Prime Minister Shinzo Abe once again denied his involvement in the Finance Ministry's doctoring of documents regarding the heavily discounted sale of state-owned land to nationalist private school operator Moritomo Gakuen, during a Diet panel session on the morning of March 14.
"I never ordered any alterations to be made to the documents," Abe said during the House of Councillors Budget Committee's intensive deliberations, ruling out he had a hand in the murky land sale to the Osaka-based school corporation, which had connections to his wife, Akie Abe.
"I'm keenly aware of my responsibility as the head of the executive branch of the government. I would like to offer my deep apology to the public," Abe said during the committee meeting, which many opposition lawmakers refused to attend in protest against the government's insufficient response to the document alteration scandal.
"Looking at the pre-doctored documents, it is clear that neither I nor my wife was involved (in the land deal)," Abe said. "I would like to make it clear that neither I nor my wife, nor even my office, had anything to do with the land transaction."

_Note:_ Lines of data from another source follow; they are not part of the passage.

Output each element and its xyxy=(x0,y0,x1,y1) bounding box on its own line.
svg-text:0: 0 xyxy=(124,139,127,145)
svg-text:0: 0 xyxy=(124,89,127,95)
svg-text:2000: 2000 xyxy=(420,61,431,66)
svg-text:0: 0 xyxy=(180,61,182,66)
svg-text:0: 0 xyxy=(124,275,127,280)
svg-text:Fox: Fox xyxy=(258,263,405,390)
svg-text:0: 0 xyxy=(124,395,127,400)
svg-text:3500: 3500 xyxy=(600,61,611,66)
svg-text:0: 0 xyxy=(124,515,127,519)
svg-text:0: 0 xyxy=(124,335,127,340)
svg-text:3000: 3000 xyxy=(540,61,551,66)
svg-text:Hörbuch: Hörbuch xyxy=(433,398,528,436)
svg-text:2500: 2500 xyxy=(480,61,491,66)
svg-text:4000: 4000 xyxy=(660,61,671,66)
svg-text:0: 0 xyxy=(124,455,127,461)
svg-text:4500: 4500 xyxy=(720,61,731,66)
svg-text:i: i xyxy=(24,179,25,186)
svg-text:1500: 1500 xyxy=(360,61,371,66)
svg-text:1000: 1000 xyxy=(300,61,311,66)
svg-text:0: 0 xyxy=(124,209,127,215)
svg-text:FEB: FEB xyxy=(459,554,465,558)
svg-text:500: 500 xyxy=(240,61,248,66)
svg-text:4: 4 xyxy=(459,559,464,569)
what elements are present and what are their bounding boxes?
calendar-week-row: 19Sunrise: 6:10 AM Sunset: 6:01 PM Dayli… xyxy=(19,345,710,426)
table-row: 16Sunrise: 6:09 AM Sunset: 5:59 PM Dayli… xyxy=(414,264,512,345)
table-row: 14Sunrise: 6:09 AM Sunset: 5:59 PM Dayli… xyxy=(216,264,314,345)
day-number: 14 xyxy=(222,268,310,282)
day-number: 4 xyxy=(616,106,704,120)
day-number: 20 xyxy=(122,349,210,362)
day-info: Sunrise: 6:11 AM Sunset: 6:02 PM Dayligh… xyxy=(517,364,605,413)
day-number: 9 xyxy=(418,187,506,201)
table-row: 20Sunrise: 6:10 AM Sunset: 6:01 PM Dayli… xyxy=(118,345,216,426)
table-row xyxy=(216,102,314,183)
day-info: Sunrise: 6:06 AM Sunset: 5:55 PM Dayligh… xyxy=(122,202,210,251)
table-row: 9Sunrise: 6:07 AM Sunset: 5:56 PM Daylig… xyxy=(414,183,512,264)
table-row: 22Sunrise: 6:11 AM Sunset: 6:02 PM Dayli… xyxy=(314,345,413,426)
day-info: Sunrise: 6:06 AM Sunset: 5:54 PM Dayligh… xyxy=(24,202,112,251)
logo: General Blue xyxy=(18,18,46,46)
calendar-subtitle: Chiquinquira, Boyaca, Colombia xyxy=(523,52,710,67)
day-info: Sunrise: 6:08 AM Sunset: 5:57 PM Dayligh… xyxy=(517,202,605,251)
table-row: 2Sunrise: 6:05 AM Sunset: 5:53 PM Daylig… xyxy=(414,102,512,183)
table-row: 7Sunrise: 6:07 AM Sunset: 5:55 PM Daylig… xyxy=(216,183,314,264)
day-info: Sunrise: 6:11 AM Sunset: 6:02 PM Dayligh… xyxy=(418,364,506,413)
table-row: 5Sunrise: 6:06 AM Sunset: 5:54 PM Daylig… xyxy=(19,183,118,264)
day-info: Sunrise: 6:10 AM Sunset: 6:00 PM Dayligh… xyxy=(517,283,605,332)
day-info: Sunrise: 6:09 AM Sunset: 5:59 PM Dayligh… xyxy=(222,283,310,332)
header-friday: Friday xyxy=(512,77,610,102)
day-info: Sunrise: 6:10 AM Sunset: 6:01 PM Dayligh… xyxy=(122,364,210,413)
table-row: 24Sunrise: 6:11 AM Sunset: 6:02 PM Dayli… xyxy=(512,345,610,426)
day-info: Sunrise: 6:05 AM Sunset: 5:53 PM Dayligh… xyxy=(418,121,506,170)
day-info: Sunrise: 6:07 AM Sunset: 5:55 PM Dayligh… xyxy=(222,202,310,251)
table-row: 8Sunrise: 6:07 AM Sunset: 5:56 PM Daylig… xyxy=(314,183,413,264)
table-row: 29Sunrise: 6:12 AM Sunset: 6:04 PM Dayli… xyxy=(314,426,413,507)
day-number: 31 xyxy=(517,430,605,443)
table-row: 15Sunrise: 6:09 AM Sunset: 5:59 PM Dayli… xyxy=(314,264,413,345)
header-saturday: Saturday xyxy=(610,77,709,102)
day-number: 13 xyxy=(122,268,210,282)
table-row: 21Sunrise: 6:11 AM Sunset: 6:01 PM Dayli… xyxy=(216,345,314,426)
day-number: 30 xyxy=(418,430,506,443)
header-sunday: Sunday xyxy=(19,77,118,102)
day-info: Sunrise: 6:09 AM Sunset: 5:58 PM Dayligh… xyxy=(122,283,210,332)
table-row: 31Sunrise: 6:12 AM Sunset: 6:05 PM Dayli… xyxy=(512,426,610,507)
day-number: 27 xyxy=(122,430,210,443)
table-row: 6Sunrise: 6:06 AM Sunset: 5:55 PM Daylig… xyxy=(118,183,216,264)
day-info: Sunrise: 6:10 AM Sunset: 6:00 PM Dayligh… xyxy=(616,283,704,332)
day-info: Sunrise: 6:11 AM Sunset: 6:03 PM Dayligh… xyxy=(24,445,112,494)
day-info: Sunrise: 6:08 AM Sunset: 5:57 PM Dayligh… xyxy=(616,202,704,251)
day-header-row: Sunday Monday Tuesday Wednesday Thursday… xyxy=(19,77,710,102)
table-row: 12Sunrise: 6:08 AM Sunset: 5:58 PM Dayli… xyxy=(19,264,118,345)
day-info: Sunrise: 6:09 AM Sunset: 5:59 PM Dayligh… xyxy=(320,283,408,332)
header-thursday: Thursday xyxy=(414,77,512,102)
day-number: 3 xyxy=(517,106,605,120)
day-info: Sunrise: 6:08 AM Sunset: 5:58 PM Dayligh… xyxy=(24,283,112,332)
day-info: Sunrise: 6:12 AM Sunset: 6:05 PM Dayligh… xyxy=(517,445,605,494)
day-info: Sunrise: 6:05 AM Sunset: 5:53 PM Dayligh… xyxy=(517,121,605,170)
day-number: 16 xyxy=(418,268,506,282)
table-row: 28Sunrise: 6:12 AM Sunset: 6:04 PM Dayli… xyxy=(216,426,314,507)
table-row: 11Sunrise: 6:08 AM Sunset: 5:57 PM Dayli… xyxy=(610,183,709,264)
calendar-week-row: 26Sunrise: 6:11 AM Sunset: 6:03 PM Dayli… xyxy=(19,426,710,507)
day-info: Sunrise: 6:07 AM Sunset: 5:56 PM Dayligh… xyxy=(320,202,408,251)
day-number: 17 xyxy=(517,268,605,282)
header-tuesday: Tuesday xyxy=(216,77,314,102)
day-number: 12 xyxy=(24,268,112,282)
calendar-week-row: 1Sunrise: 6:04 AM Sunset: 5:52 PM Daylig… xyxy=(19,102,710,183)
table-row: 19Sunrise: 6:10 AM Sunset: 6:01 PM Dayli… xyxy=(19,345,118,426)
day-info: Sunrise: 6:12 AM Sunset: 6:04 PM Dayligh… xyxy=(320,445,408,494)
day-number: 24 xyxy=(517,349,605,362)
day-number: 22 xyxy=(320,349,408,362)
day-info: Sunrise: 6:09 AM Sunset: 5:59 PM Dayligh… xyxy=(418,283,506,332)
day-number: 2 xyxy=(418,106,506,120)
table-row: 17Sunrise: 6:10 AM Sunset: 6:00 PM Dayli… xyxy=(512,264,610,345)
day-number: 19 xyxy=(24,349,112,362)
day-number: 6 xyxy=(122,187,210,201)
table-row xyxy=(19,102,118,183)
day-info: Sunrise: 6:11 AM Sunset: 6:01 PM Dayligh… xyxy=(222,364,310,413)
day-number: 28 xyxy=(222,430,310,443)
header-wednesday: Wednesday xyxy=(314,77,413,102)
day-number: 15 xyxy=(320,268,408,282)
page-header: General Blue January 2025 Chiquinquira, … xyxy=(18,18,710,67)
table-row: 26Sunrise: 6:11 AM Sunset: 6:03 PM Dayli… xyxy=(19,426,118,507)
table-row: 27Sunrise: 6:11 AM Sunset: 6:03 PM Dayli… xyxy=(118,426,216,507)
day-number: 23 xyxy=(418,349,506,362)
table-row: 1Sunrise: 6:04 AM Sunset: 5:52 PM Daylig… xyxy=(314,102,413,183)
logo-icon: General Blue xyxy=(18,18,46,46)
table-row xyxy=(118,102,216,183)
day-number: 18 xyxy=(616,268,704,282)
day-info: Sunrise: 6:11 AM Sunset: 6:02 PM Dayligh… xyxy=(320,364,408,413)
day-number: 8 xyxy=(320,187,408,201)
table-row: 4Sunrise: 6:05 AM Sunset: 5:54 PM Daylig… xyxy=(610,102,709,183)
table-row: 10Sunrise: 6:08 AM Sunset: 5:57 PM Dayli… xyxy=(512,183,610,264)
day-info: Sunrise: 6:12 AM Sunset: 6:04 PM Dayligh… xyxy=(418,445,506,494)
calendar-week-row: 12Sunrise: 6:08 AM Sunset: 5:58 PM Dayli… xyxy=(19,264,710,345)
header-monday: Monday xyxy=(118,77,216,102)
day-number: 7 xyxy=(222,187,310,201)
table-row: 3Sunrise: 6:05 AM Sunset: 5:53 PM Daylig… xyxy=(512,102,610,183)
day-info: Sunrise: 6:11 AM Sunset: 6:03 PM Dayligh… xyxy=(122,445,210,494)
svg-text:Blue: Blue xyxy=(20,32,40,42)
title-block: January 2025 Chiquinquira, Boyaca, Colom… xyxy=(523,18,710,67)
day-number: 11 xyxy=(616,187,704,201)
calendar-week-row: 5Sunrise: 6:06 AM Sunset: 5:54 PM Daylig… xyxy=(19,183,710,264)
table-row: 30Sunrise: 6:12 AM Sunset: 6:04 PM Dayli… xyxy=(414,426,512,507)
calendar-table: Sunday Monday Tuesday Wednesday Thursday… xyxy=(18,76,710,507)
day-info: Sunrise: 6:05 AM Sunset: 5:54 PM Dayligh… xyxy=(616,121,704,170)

With regard to the description in the pre-doctored documents that Akie praised the state property in question upon her visit there and wished for the matter to proceed, Abe said, "I confirmed with my wife about it and she said she didn't say anything like that."
During the same session, Finance Minister and Deputy Prime Minister Taro Aso similarly denied giving any instructions to change the documents pertaining to the land sale.
"I would like Mr. Aso to fulfill his responsibility to prevent a recurrence," Prime Minister Abe told the session, suggesting retaining Aso as finance minister despite the document doctoring scandal shaking up the latter's ministry.